Try it>
Give the data again exactly as it is written.

Data provided>
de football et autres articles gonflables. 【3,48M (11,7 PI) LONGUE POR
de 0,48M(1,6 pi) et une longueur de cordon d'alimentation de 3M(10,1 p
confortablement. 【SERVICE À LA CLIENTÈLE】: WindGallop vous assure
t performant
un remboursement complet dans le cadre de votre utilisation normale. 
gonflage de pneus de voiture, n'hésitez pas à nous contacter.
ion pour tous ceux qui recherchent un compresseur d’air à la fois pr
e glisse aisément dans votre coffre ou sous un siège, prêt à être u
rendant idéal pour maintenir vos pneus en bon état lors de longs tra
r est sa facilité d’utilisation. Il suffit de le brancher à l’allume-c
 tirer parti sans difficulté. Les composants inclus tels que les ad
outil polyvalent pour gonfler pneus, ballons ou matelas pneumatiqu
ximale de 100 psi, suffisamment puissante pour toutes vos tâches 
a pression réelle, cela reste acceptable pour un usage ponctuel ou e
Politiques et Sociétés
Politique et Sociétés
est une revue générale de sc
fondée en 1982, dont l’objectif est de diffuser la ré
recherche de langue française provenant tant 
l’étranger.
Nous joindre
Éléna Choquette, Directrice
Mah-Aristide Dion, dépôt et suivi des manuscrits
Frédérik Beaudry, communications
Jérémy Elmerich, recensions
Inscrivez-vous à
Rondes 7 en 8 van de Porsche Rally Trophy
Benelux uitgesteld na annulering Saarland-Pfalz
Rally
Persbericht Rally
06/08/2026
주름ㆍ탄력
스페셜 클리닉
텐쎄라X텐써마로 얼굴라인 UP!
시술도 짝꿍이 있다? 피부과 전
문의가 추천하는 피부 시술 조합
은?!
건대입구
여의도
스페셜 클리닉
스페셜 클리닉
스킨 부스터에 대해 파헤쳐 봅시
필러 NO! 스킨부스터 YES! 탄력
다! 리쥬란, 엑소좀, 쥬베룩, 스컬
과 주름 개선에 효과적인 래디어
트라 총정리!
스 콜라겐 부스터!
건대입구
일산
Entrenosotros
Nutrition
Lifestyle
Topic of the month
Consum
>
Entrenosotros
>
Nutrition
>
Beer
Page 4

Exercise result>
de football et autres articles gonflables. 【3,48M (11,7 PI) LONGUE POR
de 0,48M(1,6 pi) et une longueur de cordon d'alimentation de 3M(10,1 p
confortablement. 【SERVICE À LA CLIENTÈLE】: WindGallop vous assure
t performant
un remboursement complet dans le cadre de votre utilisation normale. 
gonflage de pneus de voiture, n'hésitez pas à nous contacter.
ion pour tous ceux qui recherchent un compresseur d’air à la fois pr
e glisse aisément dans votre coffre ou sous un siège, prêt à être u
rendant idéal pour maintenir vos pneus en bon état lors de longs tra
r est sa facilité d’utilisation. Il suffit de le brancher à l’allume-c
 tirer parti sans difficulté. Les composants inclus tels que les ad
outil polyvalent pour gonfler pneus, ballons ou matelas pneumatiqu
ximale de 100 psi, suffisamment puissante pour toutes vos tâches 
a pression réelle, cela reste acceptable pour un usage ponctuel ou e
Politiques et Sociétés
Politique et Sociétés
est une revue générale de sc
fondée en 1982, dont l’objectif est de diffuser la ré
recherche de langue française provenant tant 
l’étranger.
Nous joindre
Éléna Choquette, Directrice
Mah-Aristide Dion, dépôt et suivi des manuscrits
Frédérik Beaudry, communications
Jérémy Elmerich, recensions
Inscrivez-vous à
Rondes 7 en 8 van de Porsche Rally Trophy
Benelux uitgesteld na annulering Saarland-Pfalz
Rally
Persbericht Rally
06/08/2026
주름ㆍ탄력
스페셜 클리닉
텐쎄라X텐써마로 얼굴라인 UP!
시술도 짝꿍이 있다? 피부과 전
문의가 추천하는 피부 시술 조합
은?!
건대입구
여의도
스페셜 클리닉
스페셜 클리닉
스킨 부스터에 대해 파헤쳐 봅시
필러 NO! 스킨부스터 YES! 탄력
다! 리쥬란, 엑소좀, 쥬베룩, 스컬
과 주름 개선에 효과적인 래디어
트라 총정리!
스 콜라겐 부스터!
건대입구
일산
Entrenosotros
Nutrition
Lifestyle
Topic of the month
Consum
>
Entrenosotros
>
Nutrition
>
Beer
Page 4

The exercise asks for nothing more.